(Collected data)

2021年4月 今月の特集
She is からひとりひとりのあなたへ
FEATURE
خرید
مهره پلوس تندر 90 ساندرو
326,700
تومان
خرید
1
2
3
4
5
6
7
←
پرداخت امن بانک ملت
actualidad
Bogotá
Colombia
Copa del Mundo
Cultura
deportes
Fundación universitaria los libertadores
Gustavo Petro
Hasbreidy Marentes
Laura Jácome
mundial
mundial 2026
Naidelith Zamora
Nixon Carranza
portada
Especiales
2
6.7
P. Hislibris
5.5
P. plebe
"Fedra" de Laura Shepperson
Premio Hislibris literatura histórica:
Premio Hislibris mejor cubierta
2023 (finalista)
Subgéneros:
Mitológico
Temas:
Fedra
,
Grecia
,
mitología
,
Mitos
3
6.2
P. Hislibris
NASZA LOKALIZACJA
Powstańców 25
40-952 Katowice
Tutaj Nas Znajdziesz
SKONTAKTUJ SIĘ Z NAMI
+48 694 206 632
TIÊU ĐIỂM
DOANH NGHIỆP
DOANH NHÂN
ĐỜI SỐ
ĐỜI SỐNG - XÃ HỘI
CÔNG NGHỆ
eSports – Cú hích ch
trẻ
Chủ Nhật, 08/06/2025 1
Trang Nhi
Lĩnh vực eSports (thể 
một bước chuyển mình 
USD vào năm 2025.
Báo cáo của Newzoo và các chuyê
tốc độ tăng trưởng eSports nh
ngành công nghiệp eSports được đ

## TASK
Repeat the records. Match them exactly.

## SOLUTION
2021年4月 今月の特集
She is からひとりひとりのあなたへ
FEATURE
خرید
مهره پلوس تندر 90 ساندرو
326,700
تومان
خرید
1
2
3
4
5
6
7
←
پرداخت امن بانک ملت
actualidad
Bogotá
Colombia
Copa del Mundo
Cultura
deportes
Fundación universitaria los libertadores
Gustavo Petro
Hasbreidy Marentes
Laura Jácome
mundial
mundial 2026
Naidelith Zamora
Nixon Carranza
portada
Especiales
2
6.7
P. Hislibris
5.5
P. plebe
"Fedra" de Laura Shepperson
Premio Hislibris literatura histórica:
Premio Hislibris mejor cubierta
2023 (finalista)
Subgéneros:
Mitológico
Temas:
Fedra
,
Grecia
,
mitología
,
Mitos
3
6.2
P. Hislibris
NASZA LOKALIZACJA
Powstańców 25
40-952 Katowice
Tutaj Nas Znajdziesz
SKONTAKTUJ SIĘ Z NAMI
+48 694 206 632
TIÊU ĐIỂM
DOANH NGHIỆP
DOANH NHÂN
ĐỜI SỐ
ĐỜI SỐNG - XÃ HỘI
CÔNG NGHỆ
eSports – Cú hích ch
trẻ
Chủ Nhật, 08/06/2025 1
Trang Nhi
Lĩnh vực eSports (thể 
một bước chuyển mình 
USD vào năm 2025.
Báo cáo của Newzoo và các chuyê
tốc độ tăng trưởng eSports nh
ngành công nghiệp eSports được đ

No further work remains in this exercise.